Cartographiés sous les reliefs de l’Eifel (Allemagne de l’Ouest), l’un des systèmes volcaniques les plus complexes et les moins connus d’Europe.
Sous les reliefs de l’Eifel, en Allemagne de l’Ouest, s’étend l’un des systèmes volcaniques les plus complexes et les moins connus d’Europe. Plusieurs centaines de volcans, aujourd’hui apparemment dormants, parsèment le sous-sol de cette région: ils font partie des dits champs volcaniques distribués, une forme de volcanisme intraplaque – c’est-à-dire à l’intérieur d’une plaque tectonique, où il n’y a pas de contact entre plaques (encore peu étudié mais potentiellement problématique).
L’étude. Pour mieux comprendre l’origine, l’évolution et les risques futurs potentiels, entre septembre 2022 et août 2023 un groupe international dirigé par le Centre Helmholtz pour les Geosciences (GFZ) a réalisé le plus grand essai sismologique jamais mené sur les volcans en Allemagne. L’enquête, qui a impliqué des universités et des services sismiques d’Allemagne et du Luxembourg, a permis d’obtenir pour la première fois des images à haute résolution des structures profondes sous les volcans de l’Eifel.
Les résultats de l’expérience Eifel Large-N ont été publiés dans les revues Seismica, Journal of Geophysical Research: Solid Earth et Geophysical Journal International.
Un système innovant.
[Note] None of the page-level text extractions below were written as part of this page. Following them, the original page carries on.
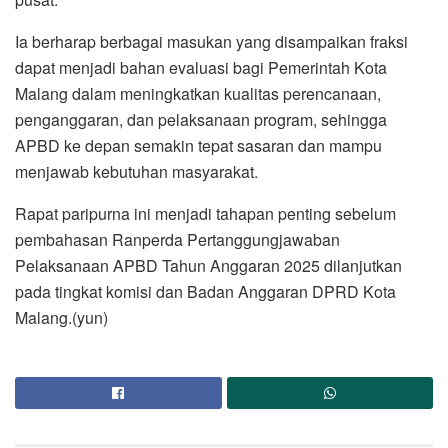
Ia berharap berbagai masukan yang disampaikan fraksi
dapat menjadi bahan evaluasi bagi Pemerintah Kota
Malang dalam meningkatkan kualitas perencanaan,
penganggaran, dan pelaksanaan program, sehingga
APBD ke depan semakin tepat sasaran dan mampu
menjawab kebutuhan masyarakat.
Rapat paripurna ini menjadi tahapan penting sebelum
pembahasan Ranperda Pertanggungjawaban
Pelaksanaan APBD Tahun Anggaran 2025 dilanjutkan
pada tingkat komisi dan Badan Anggaran DPRD Kota
Malang.(yun)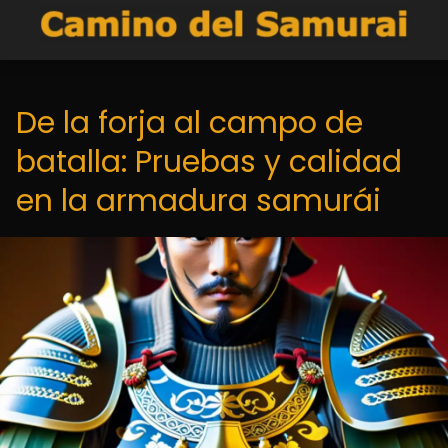
De la forja al campo de
batalla: Pruebas y calidad
en la armadura samurái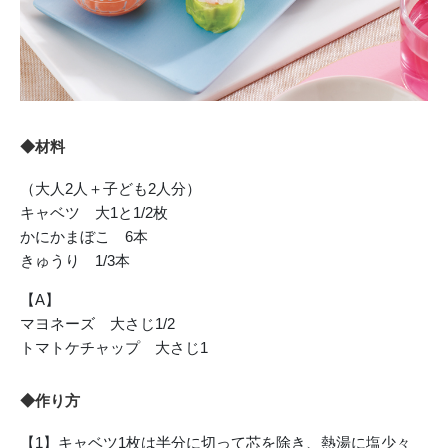
◆材料
（大人2人＋子ども2人分）
キャベツ 大1と1/2枚
かにかまぼこ 6本
きゅうり 1/3本
【A】
マヨネーズ 大さじ1/2
トマトケチャップ 大さじ1
◆作り方
【1】キャベツ1枚は半分に切って芯を除き、熱湯に塩少々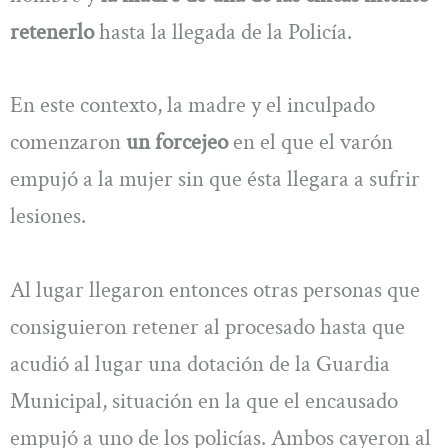
retenerlo
hasta la llegada de la Policía.
En este contexto, la madre y el inculpado
comenzaron
un forcejeo
en el que el varón
empujó a la mujer sin que ésta llegara a sufrir
lesiones.
Al lugar llegaron entonces otras personas que
consiguieron retener al procesado hasta que
acudió al lugar una dotación de la Guardia
Municipal, situación en la que el encausado
empujó a uno de los policías. Ambos cayeron al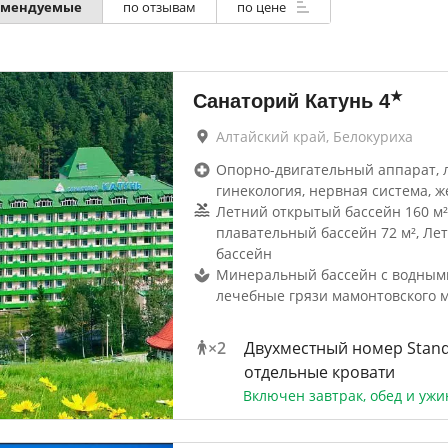
омендуемые
по отзывам
по цене
★
Санаторий Катунь
4
Алтайский край, Белокуриха
Опорно-двигательный аппарат, 
гинекология, нервная система, ж
Летний открытый бассейн 160 м
плавательный бассейн 72 м², Ле
бассейн
Минеральный бассейн с водным
лечебные грязи мамонтовского 
×
2
Двухместный номер Stand
отдельные кровати
Включен завтрак, обед и ужи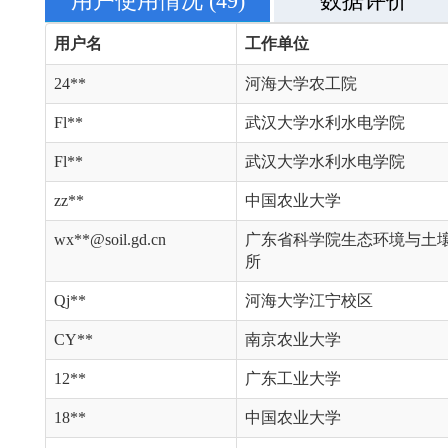
用户使用情况
(49)
数据评价
用户名
工作单位
24**
河海大学农工院
Fl**
武汉大学水利水电学院
Fl**
武汉大学水利水电学院
zz**
中国农业大学
wx**@soil.gd.cn
广东省科学院生态环境与土
所
Qj**
河海大学江宁校区
CY**
南京农业大学
12**
广东工业大学
18**
中国农业大学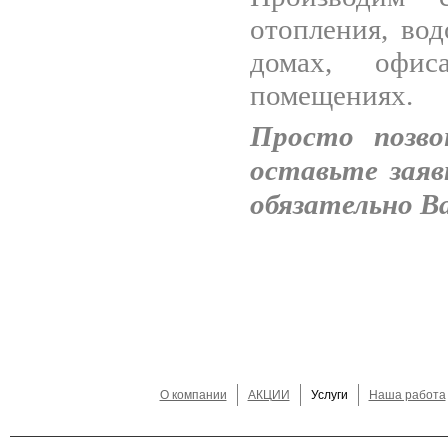
отопления, вод
домах, офис
помещениях.
Просто позв
оставьте заяв
обязательно В
О компании
АКЦИИ
Услуги
Наша работа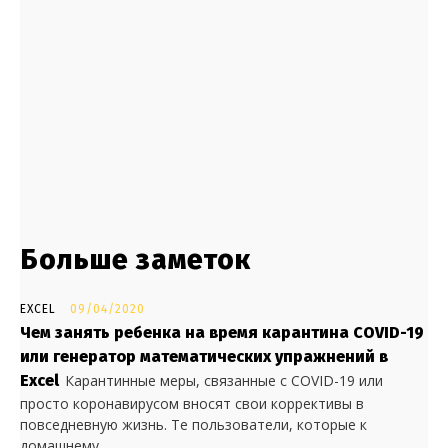
Больше заметок
EXCEL
09/04/2020
Чем занять ребенка на время карантина COVID-19
или генератор математических упражнений в
Excel
Карантинные меры, связанные с COVID-19 или
просто коронавирусом вносят свои коррективы в
повседневную жизнь. Те пользователи, которые к
домашнему...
L’expérience, connue sous le nom Eifel Large-N, a mobilisé plus de 500 stations sismiques temporaires, disposées à des distances inférieures à deux kilomètres, et une technologie innovante basée sur un câble en fibre optique de 64 kilomètres. Cette méthode, appelée Distributed Acoustic Sensing (DAS), exploite l’extrême sensibilité de la fibre optique aux petites déformations, permettant d' »écouter » les vibrations du sous-sol qui échappent autrement aux capteurs traditionnels.
Grâce à ce réseau sans précédent, les chercheurs ont pu produire la carte la plus détaillée jamais réalisée du système magmatique responsable de la grande éruption du Lac Laach, survenue il y a environ 13 000 ans. Il s’agissait d’un événement fortement explosif, qui a duré quelques jours et a recouvert une vaste partie de l’Europe centrale de cendres et de coulées pyroclastiques, laissant des dépôts bien visibles près de Mendig, au sud du lac.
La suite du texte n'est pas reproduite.